How Long to Keep Legs Elevated During Pregnancy?

Elevating your legs during pregnancy works best in 15- to 20-minute sessions, repeated a few times throughout the day. There’s no need to hold the position for an hour straight. Short, consistent intervals are effective at reducing the swelling that most pregnant people experience, especially in the second and third trimesters.

How Long and How Often to Elevate

UT Southwestern Medical Center recommends elevating your legs above heart level in 15- to 20-minute intervals, a few times a day. You can do this while reading, watching TV, or resting. Three to four sessions spread across the day is a reasonable target, though even one or two sessions will provide some relief if that’s all your schedule allows.

Swelling tends to be worse later in the day, after hours of standing or sitting upright. An evening session before bed can be especially helpful for draining fluid that has pooled in your legs and ankles throughout the day. But if you notice puffiness first thing in the morning, adding a session earlier can help too.

How High to Raise Your Legs

The goal is to get your feet and ankles above the level of your heart. When you’re reclined on a couch or bed, stacking two or three pillows under your calves and feet usually does the job. You don’t need to be perfectly precise. The basic idea is that gravity pulls fluid downward all day long, and reversing that angle, even modestly, helps fluid drain back toward your core.

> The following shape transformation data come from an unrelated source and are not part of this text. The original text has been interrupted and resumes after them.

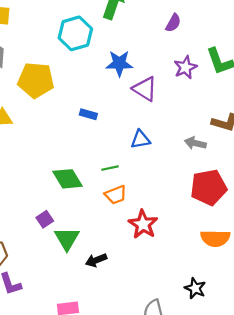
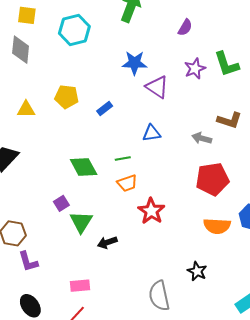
cyan hexagon: (75, 33) -> (74, 30), moved
yellow pentagon: (36, 80) -> (67, 97), moved, size x0.7
blue rectangle: (88, 114) -> (105, 109), turned -56

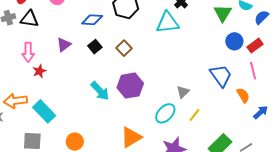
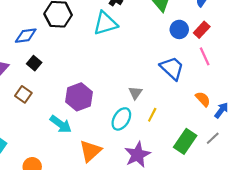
brown square: (124, 48) -> (23, 94), moved
cyan arrow: (100, 91) -> (61, 124), moved
orange semicircle: (243, 95) -> (203, 99), moved
blue arrow: (261, 112) -> (221, 110), moved

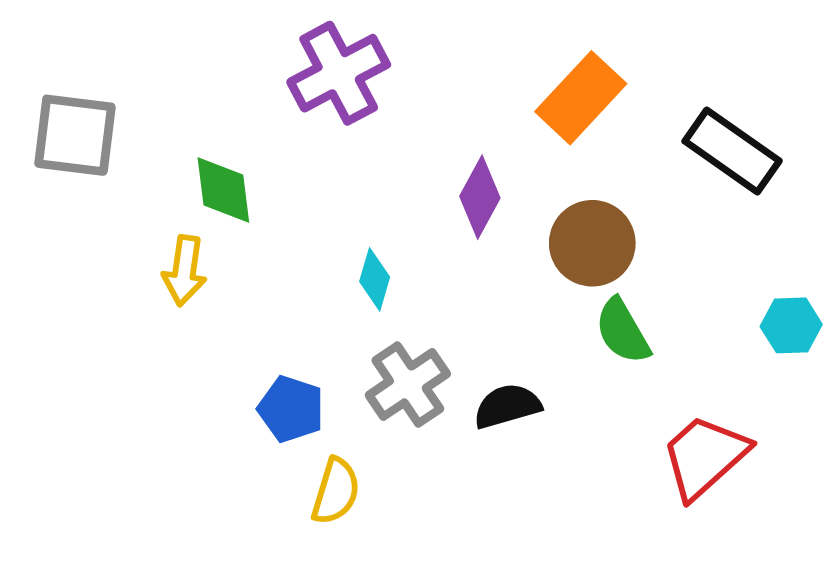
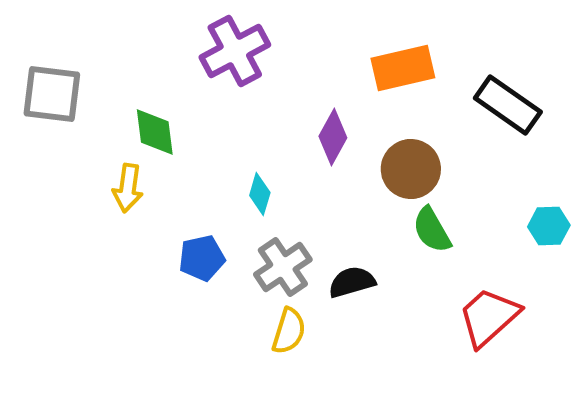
orange rectangle: (581, 98) -> (403, 68), turned 34
blue pentagon: (291, 409) -> (202, 258), moved, turned -30
yellow semicircle: (336, 491) -> (289, 331), moved

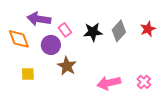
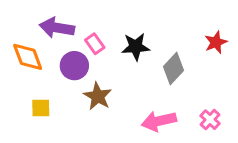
gray diamond: (119, 31) -> (174, 69), moved

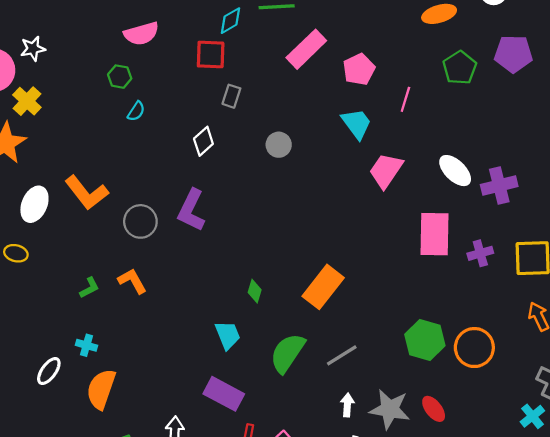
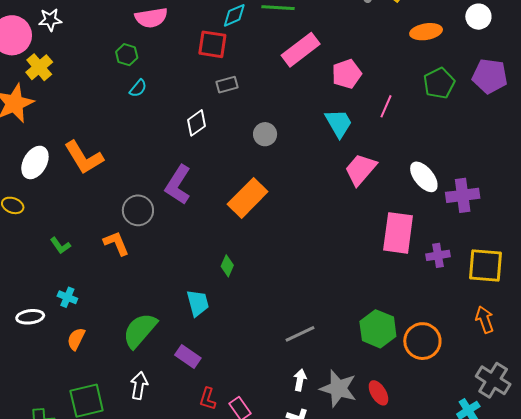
gray rectangle: (231, 96) -> (227, 85), turned 50
gray circle: (140, 221) -> (138, 210), moved
orange rectangle: (323, 287) -> (248, 198), moved
green L-shape: (89, 288) -> (60, 246), moved, turned 75
green semicircle: (287, 353) -> (140, 330), moved
white ellipse: (49, 371) -> (30, 317), turned 40
orange semicircle: (101, 389) -> (76, 339), size x0.6
purple rectangle: (224, 394) -> (188, 356), size x0.7

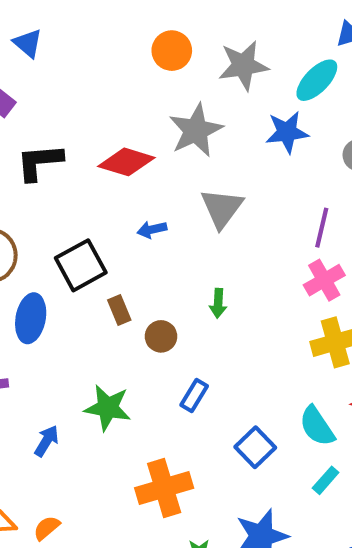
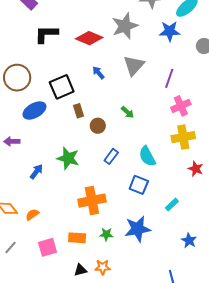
purple line: (322, 228) -> (169, 78), moved
blue arrow: (152, 230) -> (98, 73), turned 56
green arrow: (218, 303) -> (127, 112), turned -56
blue ellipse: (31, 318) -> (34, 111), turned 45
cyan semicircle: (317, 426) -> (147, 156), moved
blue square: (255, 447) -> (139, 185), turned -30

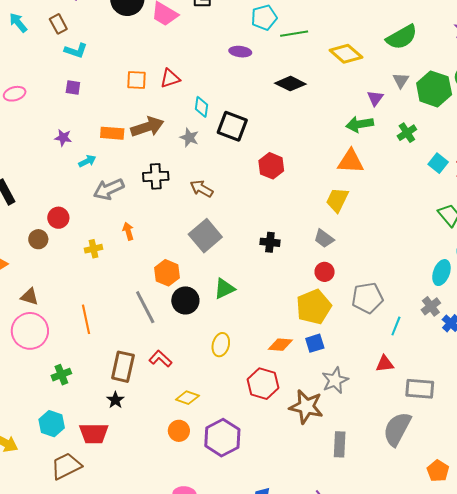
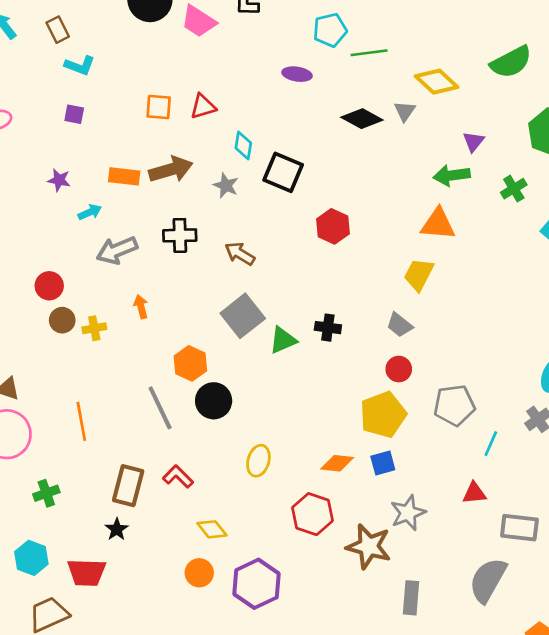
gray triangle: (401, 80) -> (405, 111), moved
brown circle: (38, 239) -> (62, 320), moved
green triangle: (224, 289) -> (283, 340), moved
yellow diamond: (187, 398) -> (212, 529), turned 30

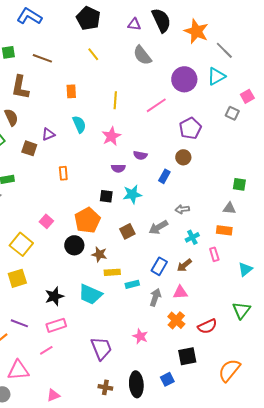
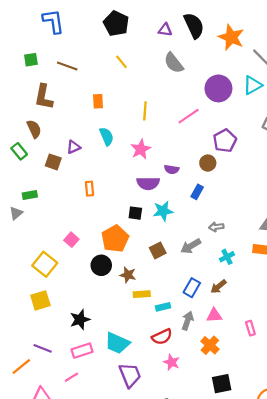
blue L-shape: (29, 16) -> (53, 21), turned 50
brown circle: (183, 157) -> (208, 163), moved
purple semicircle: (118, 168) -> (148, 183), size x1.5
pink rectangle: (214, 254) -> (250, 328), moved
cyan trapezoid: (90, 294) -> (117, 343), moved
red semicircle: (207, 326) -> (162, 337), moved

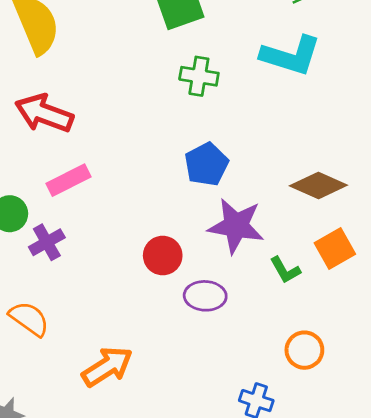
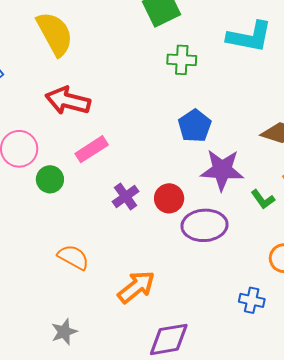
purple cross: (47, 242) -> (126, 197), moved
purple ellipse: (205, 296) -> (205, 225), size x1.4

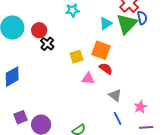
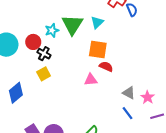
cyan star: (73, 10) -> (52, 30), moved
green triangle: (127, 24) -> (72, 25), moved
yellow square: (77, 57) -> (44, 74), moved
gray triangle: (115, 95) -> (129, 93), moved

What’s happening inside your body: when your legs are raised, blood that has been sitting in the veins of your lower legs flows back toward your heart more easily. This “auto-fluid challenge” increases the volume of blood returning to your central circulation, temporarily boosting how efficiently your heart pumps. In pregnancy, when blood volume is already significantly higher than normal, this simple shift can meaningfully reduce the pressure that causes visible swelling.

Positioning Safely After 24 Weeks

Lying flat on your back becomes risky as your pregnancy progresses. After about 24 weeks, the weight of your growing uterus can compress the large vein (the inferior vena cava) that carries blood from your lower body back to your heart. This can cause a drop in blood pressure, dizziness, nausea, sweating, and a racing heart. Symptoms typically show up within 3 to 10 minutes of lying flat and can, in severe cases, cause loss of consciousness.

The fix is simple: tilt your body to the left. Placing a wedge cushion or a folded pillow under your right hip creates at least a 30-degree left pelvic tilt, which shifts the uterus off the vein. You can still elevate your legs with pillows while lying on your left side or in this tilted-back position. If you ever feel lightheaded or clammy while on your back, roll onto your left side. Symptoms resolve quickly once you change position.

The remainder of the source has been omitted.